From: Nikita Kalyazin <kalyazin@amazon.com>
To: "David Hildenbrand (Red Hat)" <david@kernel.org>,
Peter Xu <peterx@redhat.com>
Cc: Mike Rapoport <rppt@kernel.org>, <linux-mm@kvack.org>,
Andrea Arcangeli <aarcange@redhat.com>,
Andrew Morton <akpm@linux-foundation.org>,
"Axel Rasmussen" <axelrasmussen@google.com>,
Baolin Wang <baolin.wang@linux.alibaba.com>,
Hugh Dickins <hughd@google.com>,
"James Houghton" <jthoughton@google.com>,
"Liam R. Howlett" <Liam.Howlett@oracle.com>,
Lorenzo Stoakes <lorenzo.stoakes@oracle.com>,
Michal Hocko <mhocko@suse.com>,
Paolo Bonzini <pbonzini@redhat.com>,
"Sean Christopherson" <seanjc@google.com>,
Shuah Khan <shuah@kernel.org>,
"Suren Baghdasaryan" <surenb@google.com>,
Vlastimil Babka <vbabka@suse.cz>, <linux-kernel@vger.kernel.org>,
<kvm@vger.kernel.org>, <linux-kselftest@vger.kernel.org>
Subject: Re: [PATCH v3 4/5] guest_memfd: add support for userfaultfd minor mode
Date: Thu, 4 Dec 2025 17:27:04 +0000 [thread overview]

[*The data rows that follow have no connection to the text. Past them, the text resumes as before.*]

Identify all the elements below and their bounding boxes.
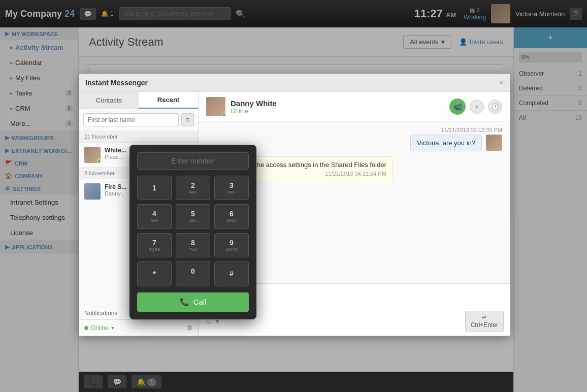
overlay-backdrop: Instant Messenger × Contacts Recent ≡ <box>0 0 587 392</box>
dialpad-number-input[interactable] <box>137 152 249 170</box>
dialpad-key-9[interactable]: 9WXYZ <box>214 233 249 257</box>
add-action-button[interactable]: + <box>470 100 484 114</box>
im-tab-contacts[interactable]: Contacts <box>79 92 139 109</box>
dialpad-key-hash[interactable]: # <box>214 262 249 286</box>
im-chat-header: Danny White Online 📹 + 🕐 <box>199 92 510 122</box>
dialpad-key-7[interactable]: 7PQRS <box>137 233 172 257</box>
dialpad-key-3[interactable]: 3DEF <box>214 176 249 200</box>
online-indicator <box>97 159 101 164</box>
chat-avatar <box>206 97 225 116</box>
contact-avatar-white <box>84 147 101 163</box>
im-date-header-nov21: 21 November <box>79 131 198 143</box>
chat-actions: 📹 + 🕐 <box>449 99 502 115</box>
message-bubble: Victoria, are you in? <box>410 135 482 151</box>
online-dot <box>84 326 88 330</box>
history-action-button[interactable]: 🕐 <box>488 100 502 114</box>
dialpad-call-button[interactable]: 📞 Call <box>137 292 249 312</box>
dialpad-key-4[interactable]: 4GHI <box>137 204 172 228</box>
video-call-button[interactable]: 📹 <box>449 99 466 115</box>
im-search-input[interactable] <box>83 113 179 126</box>
im-bottom-bar: Online ▾ ⚙ <box>79 319 198 336</box>
dialpad-key-5[interactable]: 5JKL <box>176 204 210 228</box>
dialpad: 1 2ABC 3DEF 4GHI 5JKL 6MNO 7PQRS 8TUV 9W… <box>129 145 256 319</box>
send-button[interactable]: ↵ Ctrl+Enter <box>465 311 504 332</box>
im-tab-recent[interactable]: Recent <box>139 92 198 109</box>
im-online-status: Online ▾ <box>84 324 114 332</box>
chat-username: Danny White <box>231 99 277 108</box>
im-close-button[interactable]: × <box>499 78 504 87</box>
im-search-row: ≡ <box>79 109 198 131</box>
message-sender-avatar <box>486 135 502 151</box>
dialpad-key-1[interactable]: 1 <box>137 176 172 200</box>
im-titlebar: Instant Messenger × <box>79 74 510 92</box>
dialpad-key-0[interactable]: 0+ <box>176 262 210 286</box>
gear-icon[interactable]: ⚙ <box>187 324 193 332</box>
contact-avatar-fire <box>84 183 101 200</box>
phone-icon: 📞 <box>180 298 189 307</box>
dialpad-key-star[interactable]: * <box>137 262 172 286</box>
chat-status: Online <box>231 108 277 115</box>
im-title: Instant Messenger <box>85 79 148 87</box>
dialpad-key-2[interactable]: 2ABC <box>176 176 210 200</box>
dialpad-key-6[interactable]: 6MNO <box>214 204 249 228</box>
im-action-button[interactable]: ≡ <box>181 113 194 126</box>
dialpad-key-8[interactable]: 8TUV <box>176 233 210 257</box>
online-indicator <box>222 113 226 117</box>
dialpad-grid: 1 2ABC 3DEF 4GHI 5JKL 6MNO 7PQRS 8TUV 9W… <box>137 176 249 286</box>
im-tabs: Contacts Recent <box>79 92 198 109</box>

Message-ID: <2afda7a3-3c48-44e4-b462-49e0d223208b@amazon.com> (raw)
In-Reply-To: <6b21d20c-447f-4059-8cbd-76a8eeebe834@amazon.com>
On 03/12/2025 10:03, Nikita Kalyazin wrote:
> On 03/12/2025 09:23, David Hildenbrand (Red Hat) wrote:
>> On 12/2/25 12:50, Nikita Kalyazin wrote:
>>>
>>>
>>> On 01/12/2025 20:57, Peter Xu wrote:
>>>> On Mon, Dec 01, 2025 at 08:12:38PM +0000, Nikita Kalyazin wrote:
>>>>>
>>>>>
>>>>> On 01/12/2025 18:35, Peter Xu wrote:
>>>>>> On Mon, Dec 01, 2025 at 04:48:22PM +0000, Nikita Kalyazin wrote:
>>>>>>> I believe I found the precise point where we convinced ourselves
>>>>>>> that minor
>>>>>>> support was sufficient: [1]. If at this moment we don't find
>>>>>>> that reasoning
>>>>>>> valid anymore, then indeed implementing missing is the only option.
>>>>>>>
>>>>>>> [1] https://lore.kernel.org/kvm/Z9GsIDVYWoV8d8-C@x1.local
>>>>>>
>>>>>> Now after I re-read the discussion, I may have made a wrong statement
>>>>>> there, sorry. I could have got slightly confused on when the write()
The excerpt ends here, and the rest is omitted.